Physical characteristics
- Source: Bogachiel Peak
- • location: Olympic Range
- • coordinates: 47°54′19″N 123°46′56″W﻿ / ﻿47.90528°N 123.78222°W
- • elevation: 3,960 ft (1,210 m)
- Mouth: Quillayute River
- • coordinates: 47°54′50″N 124°23′31″W﻿ / ﻿47.91389°N 124.39194°W
- • elevation: 35 ft (11 m)
- Length: 50 mi (80 km)

Basin features
- • right: North Fork Bogachiel River, Calawah River

= Bogachiel River =

The Bogachiel River (/'boug@Si:l/) is a river of the Olympic Peninsula in the U.S. state of Washington. It originates near Bogachiel Peak, and flows westward through the mountains of Olympic National Park. After emerging from the park it joins the Sol Duc River, forming the Quillayute River, which empties into the Pacific Ocean near La Push, Washington.

The Quillayute River system, with its main tributaries of the Bogachiel, Sol Duc, Calawah, and Dickey Rivers, drains the largest watershed on the north Olympic Peninsula.

The name "Bogachiel" is a corruption of the Quileute words bo qwa tcheel el, or /boqʷač'íʔl/, from /bó:q'ʷa/, "muddy", and /číʔlowa/, "water", meaning "gets riley [turbid] after a rain", "muddy waters", or, less likely, "big river".

The river is often regarded today as a classical instance of a lowland forest ecosystem.

A drone flight over the Bogachiel River near Forks, Washington in June 2022.

==Course==
The Bogachiel River begins in several headwater streams near Bogachiel Peak deep in the Olympic Mountains, in the northwest part of the Olympic Peninsula. Flowing west through a densely forested valley just north of the Hoh River valley, it gathers various mountain streams, including its main tributary, the North Fork Bogachiel River.

Below the North Fork confluence, the Bogachiel River flows along the boundary between Clallam County and Jefferson County, crossing and recrossing the county line many times. After gathering many more tributaries, such as Tumwata Creek and Hades Creek, it exits Olympic National Park. Skirting the boundary of the Olympic National Forest, the river turns northwest, passing through its namesake Bogachiel State Park. U.S. Highway 101 crosses the river via a bridge, and follows the Bogachiel valley for several miles in this vicinity. Just west of the city of Forks the Calawah River joins the Bogachiel. Forks is situated between the two rivers and takes its name from the forking streams.
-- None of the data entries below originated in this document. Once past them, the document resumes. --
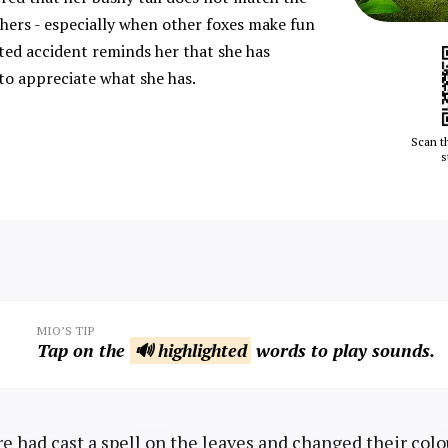
hers - especially when other foxes make fun
ted accident reminds her that she has
to appreciate what she has.
Scan t
s
MIO’S TIP
Tap on the
🔊 highlighted
words to play sounds.
e had cast a spell on the leaves and changed their colo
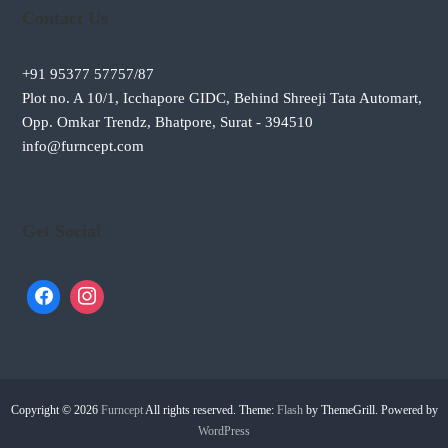
Contact Us
+91 95377 57757/87
Plot no. A 10/1, Icchapore GIDC, Behind Shreeji Tata Automart,
Opp. Omkar Trendz, Bhatpore, Surat - 394510
info@furncept.com
Get Social
Copyright © 2026
Furncept
All rights reserved. Theme:
Flash
by ThemeGrill. Powered by
WordPress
Below the Calawah confluence the Bogachiel River widens considerably and takes a meandering course westward through a broad valley. The Sol Duc River enters this valley from the north, and the two streams meander alongside one another for several miles before joining. The Quillayute River, formed by their confluence, flows west for only about five miles more before reaching the Pacific Ocean at La Push. In its lower reach the Quillayute River enters the coastal wilderness of Olympic National Park. The mouth of the Quillayute is contained within the Quileute Indian Reservation.

==Natural history==

The upper Bogachiel River valley contains temperate rain forests, similar to the Hoh Rain Forest of the Hoh River valley.

==Recreation==
A large portion of the Bogachiel River is in the wilderness of Olympic National Park. The Bogachiel Trail, beginning a few miles outside the park, follows the Bogachiel River to the North Fork Bogachiel, then follows that river valley up to the High Divide, connecting to other trails that lead north to the Sol Duc River valley and south to the Hoh River valley.
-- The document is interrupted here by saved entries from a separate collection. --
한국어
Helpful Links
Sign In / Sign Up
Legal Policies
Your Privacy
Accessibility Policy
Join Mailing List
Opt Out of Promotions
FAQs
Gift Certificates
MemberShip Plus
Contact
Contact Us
The Bogachiel River, along with the Quillayute's other tributaries, are popular for fishing. The rivers hosts healthy stocks of wild winter steelhead (the anadromous form of coastal rainbow trout) with as many as 19,000 fish returning in some years and up to 50,000 hatchery raised steelhead. The river also supports large runs of Chinook and coho salmon and holds resident populations of coastal cutthroat trout and Dolly Varden.
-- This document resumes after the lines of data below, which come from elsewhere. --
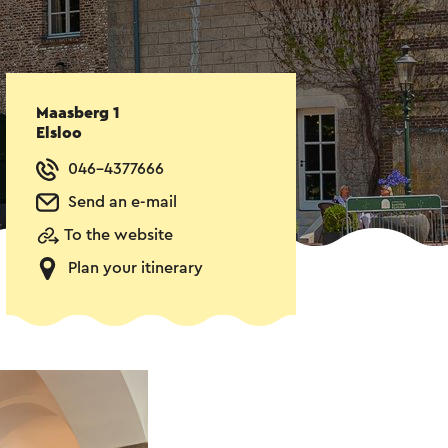
Maasberg 1
Elsloo
046-4377666
Send an e-mail
To the website
Plan your itinerary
Unlike many other large rivers of the Olympic Peninsula, the headwaters of the Bogachiel and the other Quillayute tributaries are not glacier-fed. Although the annual snowpack in these headwaters is considerable, they do not experience the heavy summer-melt sediment loads of rivers to the south (Hoh, Queets, Quinault). This provides Bogachiel River fishermen with a longer fishing season in some years.